Answer
(a) The spring is compressed a distance of 0.26 meters.
(b) The block slides back up the incline a distance of 0.34 meters.
Work Step by Step
(a) Let $W_f$ be the work done by friction as the block slides. We can use work and energy to find the compression of the spring:
$\frac{1}{2}kx^2 = mgh+W_f$
$\frac{1}{2}kx^2 = mgd~sin~\theta-mgd~cos~\theta~\mu_k$
$x^2 = \frac{2mgd~(sin~\theta-\mu_k~cos~\theta)}{k}$
$x = \sqrt{\frac{2mgd~(sin~\theta-\mu_k~cos~\theta)}{k}}$
$x = \sqrt{\frac{(2)(0.50~kg)(9.80~m/s^2)(0.85~m)~(sin~30.0^{\circ}-(0.25)~cos~30.0^{\circ})}{35~N/m}}$
$x = 0.26~m$
The spring is compressed a distance of 0.26 meters.
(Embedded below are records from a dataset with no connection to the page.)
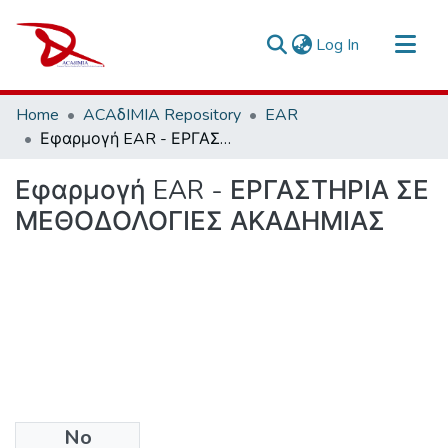
(current)
Log In
Repository
Home
ACAδIMIA Repository
EAR
Sort By
Εφαρμογή EAR - ΕΡΓΑΣΤΗΡΙΑ ΣΕ ΜΕΘΟΔΟΛΟΓΙΕΣ ΑΚΑΔΗΜΙΑΣ
Statistics
Εφαρμογή EAR - ΕΡΓΑΣΤΗΡΙΑ ΣΕ
ΜΕΘΟΔΟΛΟΓΙΕΣ ΑΚΑΔΗΜΙΑΣ
No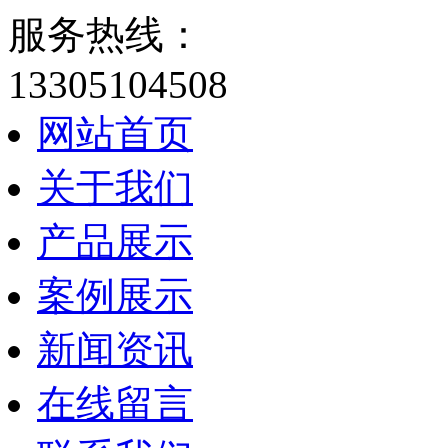
服务热线：
13305104508
网站首页
关于我们
产品展示
案例展示
新闻资讯
在线留言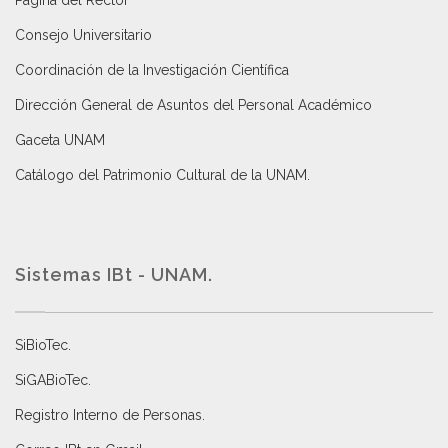
Página del Rector
Consejo Universitario
Coordinación de la Investigación Científica
Dirección General de Asuntos del Personal Académico
Gaceta UNAM
Catálogo del Patrimonio Cultural de la UNAM.
Sistemas IBt - UNAM.
SiBioTec
.
SiGABioTec.
Registro Interno de Personas
.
(b) We can use conservation of energy to find the distance the block slides back up the incline after it leaves the spring:
$mgh = \frac{1}{2}kx^2 +W_f$
$mgd~sin~\theta = \frac{1}{2}kx^2 -mgd~cos~\theta~\mu_k$
$mgd~sin~\theta + mgd~cos~\theta~\mu_k = \frac{1}{2}kx^2$
$d = \frac{kx^2}{2mg~(sin~\theta + \mu_k~cos~\theta)}$
$d = \frac{(35~N/m)(0.26~m)^2}{(2)(0.50~kg)(9.80~m/s^2)~(sin~30.0^{\circ} + (0.25)~cos~30.0^{\circ})}$
$d = 0.34~m$
The block slides back up the incline a distance of 0.34 meters.